Overdraft protection options include:
Monitor account
Transfer from savings
Line of credit
Tied to a credit card
New Rules:
In the past, some banks automatically enrolled you in their standard overdraft services for all types of transactions when you opened an account. Under the new rules, your bank must first get your permission to apply these services to everyday debit card and ATM transaction before you can be charged overdraft fees. See http://www.federalreserve.gov/consumerinfo/wyntk_overdraft.htm for more information.
Opening an account
You have many options in choosing an account. In fact, you may decide that you would like to have more than one account, each for a different purpose. Knowing what you want and need in an account will help you find the types of accounts best for you.
It is recommended that you contact the financial institution before you go in to open an account to make sure you have everything the institution will need to open the account.
Proper identification – Typically you will need two forms of identification, at least one with a photo.
Social Security Number – Bring your Social Security card with you.
Money to put in the account – Find out in advance the minimum amount of money required to open an account.
Using a ATM
ATM cards provide you with access to your account through Automatic Teller Machines (ATM). You have the ability to check your balance and make deposits and withdrawals. An ATM card may be linked to your savings or checking account, or both.
Direct Deposit and Electronic Transfer Account – Electronic Transfer Accounts (ETAs) have been established by the U.S. Treasury for accommodating direct deposits of federal payments and are an option for those who are not comfortable with or do not qualify for other accounts. ETAs offer the same insurance protection as other deposit accounts and are open to all recipients of federal government payments.
Pre-Authorized Transactions – Monthly charges/withdrawals from an account to be used to pay bills. This can be convenient because you can be assured bills will be paid on time. Be sure to set up the date for the withdrawal only when you know you will have the funds in the account to cover the amount of the bill.
Online Banking – When selecting on-line banking that has no physical offices, make sure it is FDIC insured. Keep personal information secure and private. Passwords or PINs (personal identification numbers) should be used when accessing an account online. Make it unique to you and change it regularly.
Go Direct
All federal benefit and non-tax payments are moving to electronic payments rather than paper checks.
People applying for federal benefit payments must choose an electronic payment option at the time they apply for the benefit. People currently getting federal benefit checks must switch to electronic payments by March 1, 2013.
There are two options (1) direct deposit to a bank or credit union account or (2) a Direct Express® card account. The Direct Express® card will be the default for anyone receiving a paper check who has not designated an option as of March 2013.
Social Security (including Old Age, Survivors, Supplemental Security Income and Disability), Veterans Affairs (VA), Railroad Retirement and other benefits will all move to electronic payments.

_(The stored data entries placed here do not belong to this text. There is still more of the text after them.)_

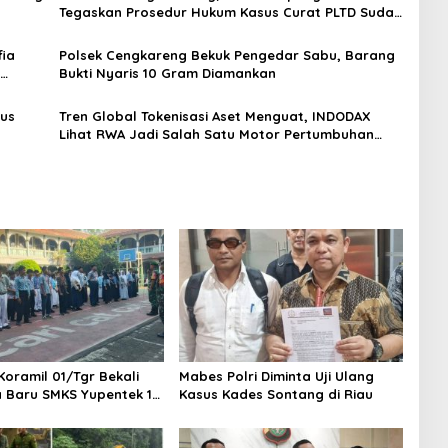
Tegaskan Prosedur Hukum Kasus Curat PLTD Sudah
Sesuai SOP
ia
Polsek Cengkareng Bekuk Pengedar Sabu, Barang
Bukti Nyaris 10 Gram Diamankan
gus
Tren Global Tokenisasi Aset Menguat, INDODAX
Lihat RWA Jadi Salah Satu Motor Pertumbuhan
Baru Industri Kripto
Koramil 01/Tgr Bekali
Mabes Polri Diminta Uji Ulang
a Baru SMKS Yupentek 1
Kasus Kades Sontang di Riau
PBB dan Wawasan
aan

The Direct Express® card is a prepaid debit card payment option for federal benefit recipients. Cardholders can make purchases, pay bills and get cash back at thousands of locations nationwide. No bank account or credit check is required to enroll. There are no sign-up fees or monthly account fees. Many other card services are free, but not all. For example, using multiple ATM withdraws per month could incur a fee. See: Fee_Schedule.pdf. Other services are helpful and free, but optional such as email or text message notifications and alerts.
Being unbanked maybe a good choice – have to weigh options carefully.